# Data Description

This dataset contains information about used cars, including their specifications, sale details, and market values. Below is a description of each column:

- **year**: The manufacturing year of the car.
- **make**: The brand or manufacturer of the car (e.g., Toyota, Ford).
- **model**: The specific model of the car (e.g., Camry, Mustang).
- **trim**: The trim level or variant of the car model, indicating additional features or specifications.
- **body**: The body type of the car (e.g., Sedan, SUV, Truck).
- **transmission**: The type of transmission (e.g., Automatic, Manual).
- **vin**: The Vehicle Identification Number, a unique code for each car.
- **state**: The state where the car was sold or located.
- **condition**: The condition of the car (e.g., New, Used, Excellent, Good).
- **odometer**: The mileage of the car, indicating how many miles it has been driven.
- **color**: The exterior color of the car.
- **interior**: The interior color or material of the car.
- **seller**: The name or type of seller (e.g., Dealer, Private).
- **mmr**: The Manheim Market Report value, an estimate of the car's wholesale price.
- **sellingprice**: The actual price at which the car was sold.
- **saledate**: The date when the car was sold.

# Data Preparation

## 1. Importing Necessary Libraries

In [None]:
import numpy as np
import pandas as pd
import matplotlib.pyplot as plt
import seaborn as sns
%matplotlib inline
sns.set()


In [None]:
df = pd.read_csv(r"car_prices.csv")
df.head()

## 2. Data Overview

In [None]:
df.info()

In [None]:
df.describe().T

In [None]:
df.count()

In [None]:
df.shape

In [None]:
df.columns = df.columns.str.strip().str.lower()
df.columns


## 3. Data Cleaning

### Handling Missing Values

In [None]:
plt.figure(figsize=(12, 6))

sns.heatmap(df.isna())

plt.show()

In [None]:
df.nunique()

In [None]:
df.isna().sum()

In [None]:
df.isna().sum()/df.shape[0]*100

In [None]:
def fill_na_with_mode(df, columns):
    """
    Fill missing values (NaN) in specified columns with the mode (most frequent value).

    Parameters:
    df (pd.DataFrame): The DataFrame containing the data.
    columns (list): A list of column names to fill missing values in.

    Returns:
    pd.DataFrame: The DataFrame with missing values filled in the specified columns.
    """


    for col in columns:
        mode_value = df[col].mode()[0]
        df[col].fillna(mode_value, inplace=True)

    return df

columns_to_fill = ['make', 'model', 'trim', 'body', 'transmission']
df = fill_na_with_mode(df, columns_to_fill)

In [None]:
df.isna().mean()*100

In [None]:
columns_to_drop = ['vin']
df.drop(columns=columns_to_drop, inplace=True)

In [None]:
df.columns

In [None]:
df = df.dropna(subset=['sellingprice', 'saledate', 'mmr', 'make', 'color', 'odometer', 'condition', 'interior'])

In [None]:
df.isna().mean() * 100

In [None]:
df.shape

In [None]:
df.describe().T

In [None]:
df.head()

### Checking for Duplicate Rows

In [None]:
df.duplicated().sum()

## 4. Feature Engineering

### Handling Date Data

In [None]:
df.head()

df['saledate'] = pd.to_datetime(df['saledate'], errors='coerce', utc=True)

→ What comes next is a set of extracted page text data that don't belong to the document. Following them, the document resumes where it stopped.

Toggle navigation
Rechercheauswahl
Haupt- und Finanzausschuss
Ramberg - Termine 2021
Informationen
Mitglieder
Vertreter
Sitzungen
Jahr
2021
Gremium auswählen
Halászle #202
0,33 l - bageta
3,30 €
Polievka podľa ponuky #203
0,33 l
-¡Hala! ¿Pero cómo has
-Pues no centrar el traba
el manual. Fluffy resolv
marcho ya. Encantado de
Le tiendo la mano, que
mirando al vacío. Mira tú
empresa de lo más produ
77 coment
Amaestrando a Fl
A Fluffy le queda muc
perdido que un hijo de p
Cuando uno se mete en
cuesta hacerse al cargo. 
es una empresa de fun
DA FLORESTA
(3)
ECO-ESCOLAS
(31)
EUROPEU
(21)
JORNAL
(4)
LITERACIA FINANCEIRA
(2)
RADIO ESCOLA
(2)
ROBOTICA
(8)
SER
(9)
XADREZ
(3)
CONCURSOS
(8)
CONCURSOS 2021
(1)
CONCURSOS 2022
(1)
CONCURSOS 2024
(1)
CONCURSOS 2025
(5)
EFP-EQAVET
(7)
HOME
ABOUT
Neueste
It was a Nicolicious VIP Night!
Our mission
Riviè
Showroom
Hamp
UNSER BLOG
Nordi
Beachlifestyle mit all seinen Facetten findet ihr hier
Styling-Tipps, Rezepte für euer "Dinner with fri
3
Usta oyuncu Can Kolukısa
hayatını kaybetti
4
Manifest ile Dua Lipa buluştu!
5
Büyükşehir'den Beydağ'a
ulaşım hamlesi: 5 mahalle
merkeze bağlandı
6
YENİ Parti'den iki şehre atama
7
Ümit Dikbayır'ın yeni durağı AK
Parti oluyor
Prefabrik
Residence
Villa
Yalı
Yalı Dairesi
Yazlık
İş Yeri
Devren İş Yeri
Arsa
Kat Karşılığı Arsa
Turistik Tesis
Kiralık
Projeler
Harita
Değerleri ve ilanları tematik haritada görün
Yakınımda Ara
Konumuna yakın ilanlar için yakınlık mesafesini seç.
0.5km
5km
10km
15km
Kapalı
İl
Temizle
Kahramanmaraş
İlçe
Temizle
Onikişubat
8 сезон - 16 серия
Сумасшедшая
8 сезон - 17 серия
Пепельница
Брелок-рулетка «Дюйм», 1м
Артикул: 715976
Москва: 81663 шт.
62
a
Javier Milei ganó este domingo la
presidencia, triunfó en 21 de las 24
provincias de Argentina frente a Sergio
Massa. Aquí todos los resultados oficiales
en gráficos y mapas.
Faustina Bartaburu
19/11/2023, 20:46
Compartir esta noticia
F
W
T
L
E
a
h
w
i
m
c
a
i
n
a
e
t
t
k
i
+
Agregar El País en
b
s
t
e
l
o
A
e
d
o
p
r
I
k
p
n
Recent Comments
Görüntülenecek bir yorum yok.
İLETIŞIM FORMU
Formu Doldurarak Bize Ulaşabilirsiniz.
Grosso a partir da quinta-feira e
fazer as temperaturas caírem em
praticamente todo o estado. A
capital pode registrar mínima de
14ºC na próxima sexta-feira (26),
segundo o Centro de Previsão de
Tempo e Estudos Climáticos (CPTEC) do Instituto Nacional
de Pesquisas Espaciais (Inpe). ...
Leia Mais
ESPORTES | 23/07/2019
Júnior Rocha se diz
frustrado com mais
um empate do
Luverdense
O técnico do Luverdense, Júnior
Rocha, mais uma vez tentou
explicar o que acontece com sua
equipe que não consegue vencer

sales_per_day = df['saledate'].dt.date.value_counts()



top_10_sales_days = sales_per_day.head(10)



print("Top 10 sales days:")

display(top_10_sales_days)

In [None]:
# Convert the 'saledate' column to datetime format with UTC timezone
df['saledate'] = pd.to_datetime(df['saledate'], utc=True)

# Extract the year from the 'saledate' column and store it in a new column 'sale_year'
df['sale_year'] = df['saledate'].dt.year

# Extract the month from the 'saledate' column and store it in a new column 'sale_month'
df['sale_month'] = df['saledate'].dt.month

# Extract the day from the 'saledate' column and store it in a new column 'sale_day'
df['sale_day'] = df['saledate'].dt.day

# Extract the day of the week (0=Monday, 6=Sunday) from the 'saledate' column and store it in a new column 'sale_dayofweek'
df['sale_dayofweek'] = df['saledate'].dt.dayofweek

# Display the data types of all columns in the DataFrame to verify the changes
df.dtypes

## 5. Standardizing the condition Value

In [None]:
unique_conditions = df['condition'].unique()

unique_conditions

In [None]:
sns.lineplot(data=df, x='condition', y='sellingprice', color='red')
plt.title('Selling Price by Condition', fontsize=16)
plt.xlabel('Condition', fontsize=12)
plt.ylabel('Selling Price ($)', fontsize=12)

plt.xticks(fontsize=10)
plt.yticks(fontsize=10)

plt.grid(False)

plt.tight_layout()
plt.show()


#### Selling Price by Condition

This visualization represents the **selling price** of cars categorized by their **condition**. The y-axis shows the selling price, while the x-axis represents different conditions .

In [None]:
def unify_condition(value):
    """
    Unifies the condition value to a standardized scale.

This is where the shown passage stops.